Does that sound how you want to live your life??

BertieBotts · 30/12/2015 22:11

"Looking back, I think he often says the right things so we get back on track but doesn't actually do the right thing."

This is so true. My ex was exactly the same. It's horrible because you so want to believe them but you have to realise in the end that words mean nothing and actions are what count.

It's part of the pattern that they make you feel sorry for them, BTW. I don't know whether that is their doing or something about having a caring personality but it's a killer. Don't fall for it! Just keep repeating that he's not your responsibility and you don't owe him anything.

nuttynutter · 03/01/2016 10:59

Are you alrite op kept thinking bout ur post hope you dnt feel judged and pushed into a corner it is your life live it how u want to i just think ppl on here were truely shocked and very worried bout your safety..i know i was ..its a hard thing to tell pppl aboutx

anonacfr · 03/01/2016 18:03

How are things OP?

TheFullMinty · 06/01/2016 06:11

Well done on sticking to your guns, are you getting any RL support? The friendls from the pub maybe as they have seen his behaviour so are less likely to minimise?

Perhaps changing the locks whilst he's gone would be wise too.

Hope you are ok.

nuttynutter · 06/01/2016 10:05

Well done for makin him leave op i would change the locks and set up cctv on ur house more of a precaution hopefully just incase things turn nasty x..dnt want to worry u but i think these things will deter him if he turns nasty

Jan45 · 06/01/2016 12:03

No alcohol does not make you act out of character to such a degree, it's part of who he is I'm afraid and the drink brings it out, I'd be worried it will happen again, why wouldn't it, he cant even remember, so he says.

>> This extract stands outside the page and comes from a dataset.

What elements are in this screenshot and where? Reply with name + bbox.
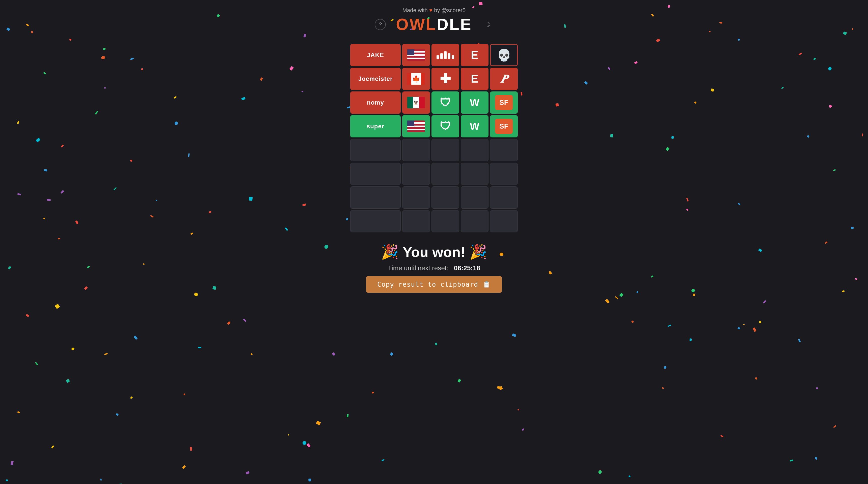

What a cretin, doing that to you in front of people, how embarrassing, people pointing saying look there's the woman that gets pushed about by her partner, OMG, tell him to go OP, it might help him realise that he can't touch alcohol or at least try and control his drinking - never heard the likes of it - you must be mortified.

Sorry but he assaulted you over and over again, it's not normal.

mum2mum99 · 06/01/2016 12:19

Misery, take as much time as you need to think about it...or follow your intuition and grab this opportunity to let him go.
This is not love, love. You deserve much better

laurierf · 06/01/2016 13:50

I would not be surprised if the OP is still trying to work things through with her husband.

I personally do believe that people can behave wildly out of character when blind drunk (not least someone who rarely drinks like the OP's husband) but that, either way, the sober situation that didn't sound too happy.

OP, if you're reading, wishing you the best for 2016.

Dodor · 08/09/2025 08:57

MiseryBusiness · 30/12/2015 01:16

Hi everyone. Thanks again for all of your advice.
I've had a long talk with DH tonight and I've asked him to leave.
He said I have every right to be mad and he will leave in the morning.
He said he will do what ever it takes to make it up to me.
I've told him that he's crossed a line that he can't ever come back from and I need some space and time away from him.

I've spoken to my friend and she, rightly so, doesn't want anything to do with DH again. He'd never even met her before that night, which is even worse!

My leg is fine. I have a bruise but luckily I was wearing think furry winter boots so no real damage.

He said he's disgusted with himself and his behaviour is inexcusable.

He's always been clingy. He has a constant need for attention that he puts down to loving me so much. I find this attitude irritating and I'm always telling him to back off. He thinks I'm the weird one for not wanted to be close to him all the time.

I just wanted to update quickly before going to bed.

Thanks again everyone. Flowers

Hey there.
it’s been a while since you posted this.
Being in a similar situation, I’m now wondering what happened in the end.
How are you doing?

Rockdaylia44 · 08/09/2025 14:23

Couldn't forgive being shoved in the street, has he been violent before op?